Listing 2. Limited support

int[]  toCodePointArray(String str) { // Example 1-2 
  int len  = str.length();     // the length of str
  int[]  acp;            // an array of code points
   int surrogatePairCount = 0;   // the count of surrogate  pairs

  for (int i = 1; i < len; i++) {
    if (Character.isSurrogatePair(str.charAt(i - 1),  str.charAt(i))) {
      surrogatePairCount++;
       i++;
    }
  }
  acp = new int[len -  surrogatePairCount];
  for (int i = 0, j = 0; i <  len; i++) {
    char ch0 = str.charAt(i);     //  the current char
    if (Character.isHighSurrogate(ch0)  && i + 1 < len) {
      char ch1 =  str.charAt(i + 1); // the next char
      if  (Character.isLowSurrogate(ch1)) {
        acp[j++] =  Character.toCodePoint(ch0, ch1);
        i++;
         continue;
      }
    }
     acp[j++] = ch0;
  }
  return acp;
}

Related Article

Contact Us

The content source of this page is from Internet, which doesn't represent Alibaba Cloud's opinion; products and services mentioned on that page don't have any relationship with Alibaba Cloud. If the content of the page makes you feel confusing, please write us an email, we will handle the problem within 5 days after receiving your email.

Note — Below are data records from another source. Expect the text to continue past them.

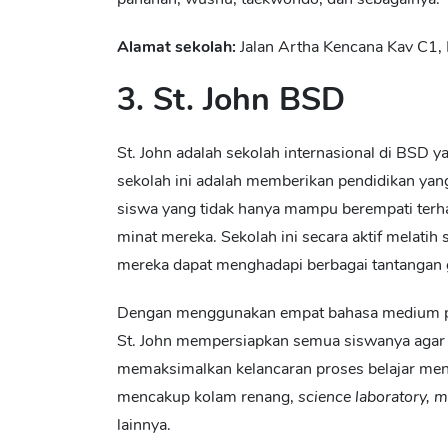
Alamat sekolah:
Jalan Artha Kencana Kav C1,
3. St. John BSD
St. John
adalah sekolah internasional di BSD
ya
sekolah ini adalah memberikan pendidikan yang
siswa yang tidak hanya mampu berempati terh
minat mereka. Sekolah ini secara aktif melati
mereka dapat menghadapi berbagai tantangan 
Dengan menggunakan empat bahasa medium pemb
St. John mempersiapkan semua siswanya agar da
memaksimalkan kelancaran proses belajar menga
mencakup kolam renang,
science laboratory, mu
lainnya.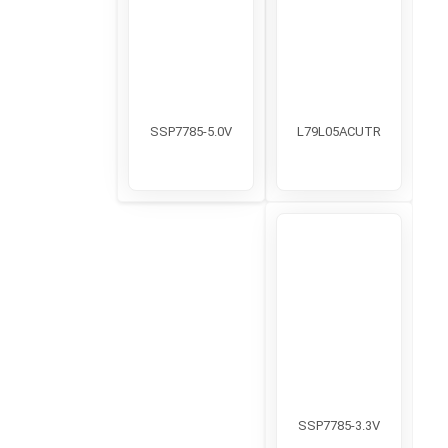
SSP7785-5.0V
L79L05ACUTR
SSP7785-3.3V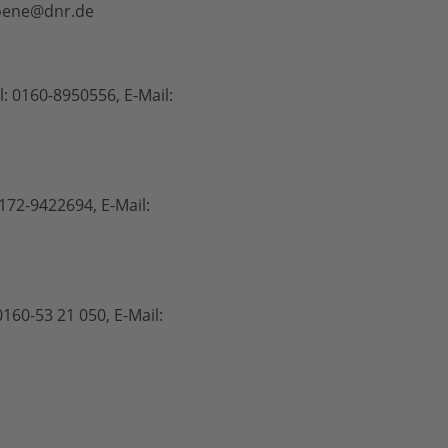
choene@dnr.de
: 0160-8950556, E-Mail:
172-9422694, E-Mail:
160-53 21 050, E-Mail: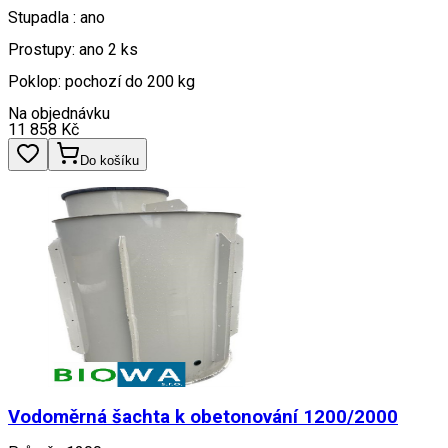
Stupadla : ano
Prostupy: ano 2 ks
Poklop: pochozí do 200 kg
Na objednávku
11 858
Kč
Do košíku
Vodoměrná šachta k obetonování 1200/2000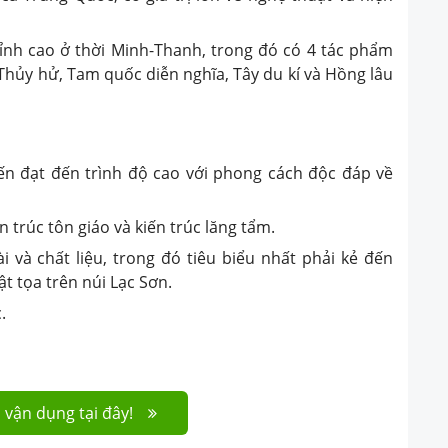
 đỉnh cao ở thời Minh-Thanh, trong đó có 4 tác phẩm
 Thủy hử, Tam quốc diễn nghĩa, Tây du kí và Hồng lâu
ến đạt đến trình độ cao với phong cách độc đáp về
ến trúc tôn giáo và kiến trúc lăng tẩm.
i và chất liệu, trong đó tiêu biểu nhất phải kẻ đến
t tọa trên núi Lạc Sơn.
.
 vận dụng tại đây!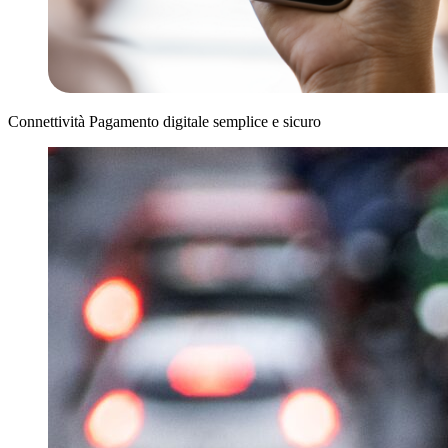
Connettività
Pagamento digitale semplice e sicuro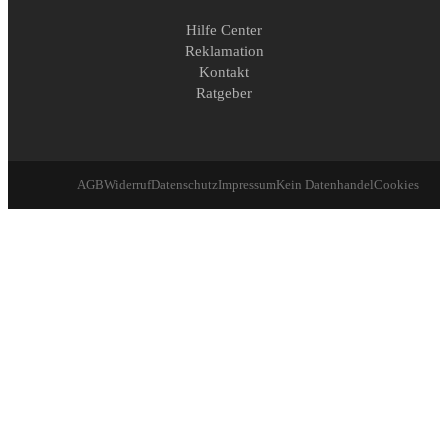
Hilfe Center
Reklamation
Kontakt
Ratgeber
AGB
Widerruf
Datenschutz
Impressum
Kein Datenhandel
Cookies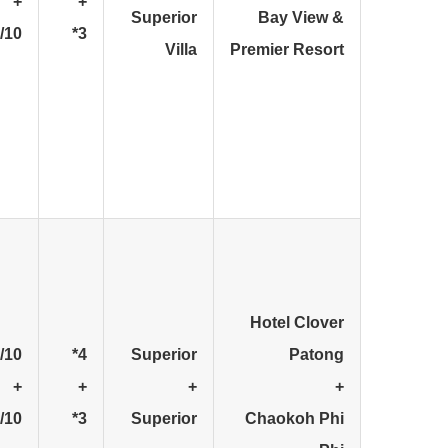
+
+
Superior
Bay View &
/10
3*
Villa
Premier Resort
Hotel Clover
/10
4*
Superior
Patong
+
+
+
+
/10
3*
Superior
Chaokoh Phi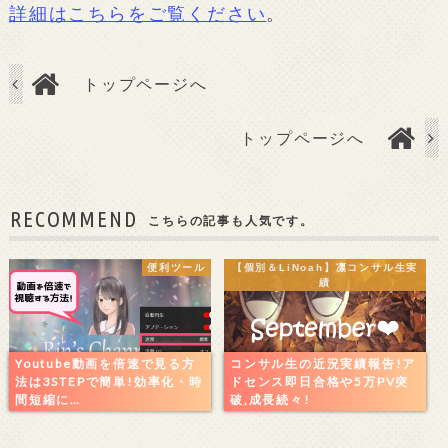
詳細はこちらをご覧ください
。
トップページへ
トップページへ
RECOMMEND
こちらの記事も人気です。
便利ツール
【個別＆LiNoah】凛コンサル生実
績
Youtube動画を倍速で見る方
コンサル生の近況実績報告!ア
法は3STEPで簡単!効率化・時
ドセンス即日合格や5万PV突
間短縮に…
破,成長続々!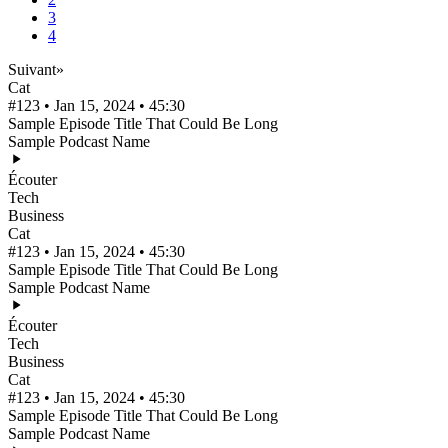
3
4
Suivant
»
Cat
#123 • Jan 15, 2024 • 45:30
Sample Episode Title That Could Be Long
Sample Podcast Name
Écouter
Tech
Business
Cat
#123 • Jan 15, 2024 • 45:30
Sample Episode Title That Could Be Long
Sample Podcast Name
Écouter
Tech
Business
Cat
#123 • Jan 15, 2024 • 45:30
Sample Episode Title That Could Be Long
Sample Podcast Name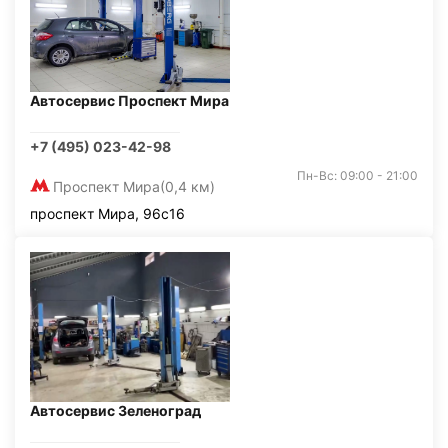
Автосервис Проспект Мира
+7 (495) 023-42-98
Пн-Вс: 09:00 - 21:00
Проспект Мира
(0,4 км)
проспект Мира, 96с16
Автосервис Зеленоград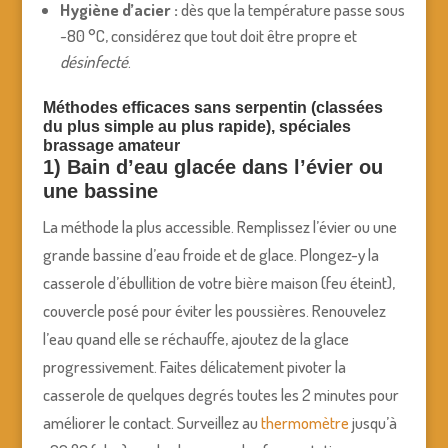
Hygiène d’acier :
dès que la température passe sous
~80 °C, considérez que tout doit être propre et
désinfecté
.
Méthodes efficaces sans serpentin (classées
du plus simple au plus rapide), spéciales
brassage amateur
1) Bain d’eau glacée dans l’évier ou
une bassine
La méthode la plus accessible. Remplissez l’évier ou une
grande bassine d’eau froide et de glace. Plongez-y la
casserole d’ébullition de votre bière maison (feu éteint),
couvercle posé pour éviter les poussières. Renouvelez
l’eau quand elle se réchauffe, ajoutez de la glace
progressivement. Faites délicatement pivoter la
casserole de quelques degrés toutes les 2 minutes pour
améliorer le contact. Surveillez au
thermomètre
jusqu’à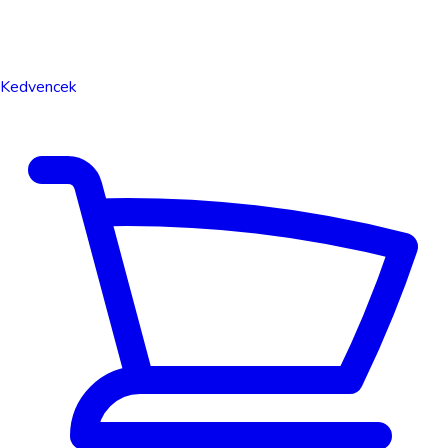
Kedvencek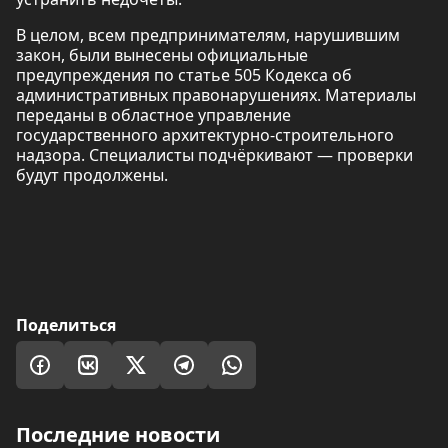
В целом, всем предпринимателям, нарушившим
закон, были вынесены официальные
предупреждения по статье 505 Кодекса об
административных правонарушениях. Материалы
переданы в областное управление
государственного архитектурно-строительного
надзора. Специалисты подчёркивают — проверки
будут продолжены.
Поделиться
Последние новости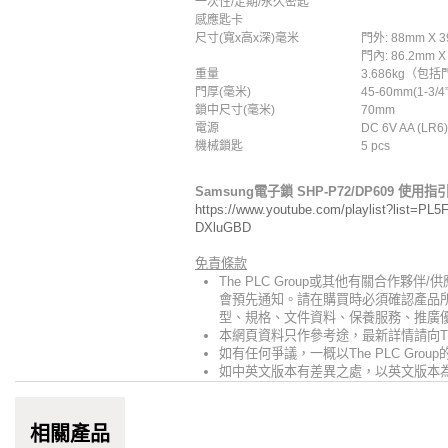
一次性/定期/永久密匙
感應匙卡
尺寸(寬x高x深)毫米
門外: 88mm X 3
門內: 86.2mm X
重量
3.686kg（
門厚(毫米)
45-60mm(1-3/4” 
鎖中尺寸(毫米)
70mm
電源
DC 6V AA (LR
機械鎖匙
5 pcs
Samsung
電子鎖
SHP-P72/DP609
使用指
https://www.youtube.com/playlist?list=
DXluGBD
免責條款
The PLC Group或其他有關合作夥
會預先通知。請在購買時必須確認產品所
型、規格、文件資料、保養服務、推廣優
本網頁資料只作參考途，最新詳情請向The 
如有任何爭議，一概以The PLC Gro
如中英文版本有差異之處，以英文版本
相關產品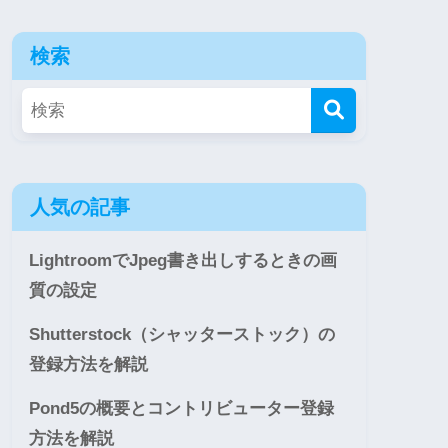
検索
人気の記事
LightroomでJpeg書き出しするときの画
質の設定
Shutterstock（シャッターストック）の
登録方法を解説
Pond5の概要とコントリビューター登録
方法を解説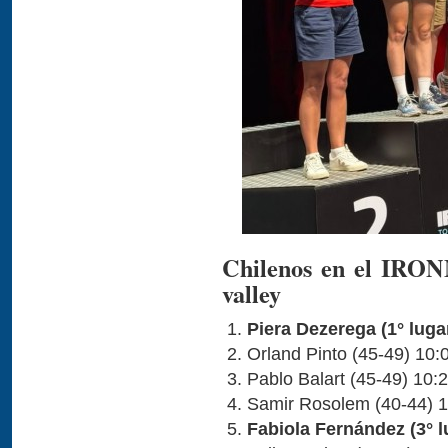
Chilenos en el IRO
valley
Piera Dezerega (1° luga
Orland Pinto (45-49) 10:
Pablo Balart (45-49) 10:
Samir Rosolem (40-44) 1
Fabiola Fernández (3° l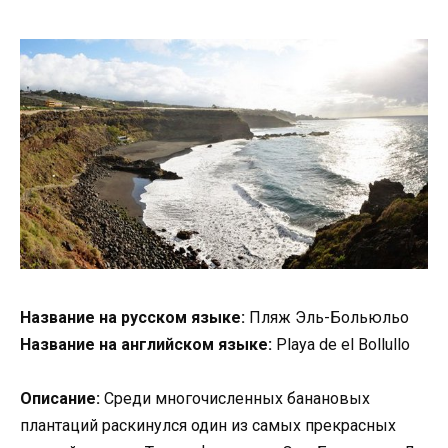
Название на русском языке:
Пляж Эль-Больюльо
Название на английском языке:
Playa de el Bollullo
Описание:
Среди многочисленных банановых
плантаций раскинулся один из самых прекрасных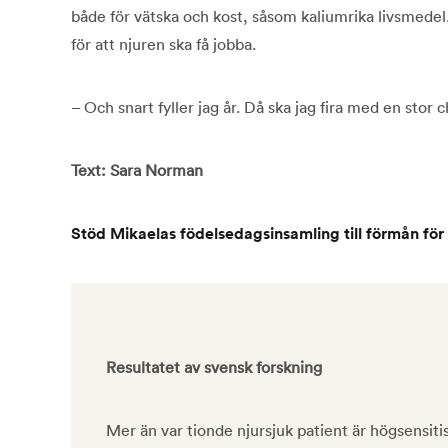
både för vätska och kost, såsom kaliumrika livsmede
för att njuren ska få jobba.
– Och snart fyller jag år. Då ska jag fira med en stor 
Text: Sara Norman
Stöd Mikaelas födelsedagsinsamling till förmån för
Resultatet av svensk forskning
Mer än var tionde njursjuk patient är högsensitis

If you find any instances of plagiarism from the community, please send an email to: info-contact@alibabacloud.com and provide relevant evidence. A staff member will contact you within 5 working days.

A Free Trial That Lets You Build Big!

Start building with 50+ products and up to 12 months usage for Elastic Compute Service

  • Sales Support

    1 on 1 presale consultation

  • After-Sales Support

    24/7 Technical Support 6 Free Tickets per Quarter Faster Response

  • Alibaba Cloud offers highly flexible support services tailored to meet your exact needs.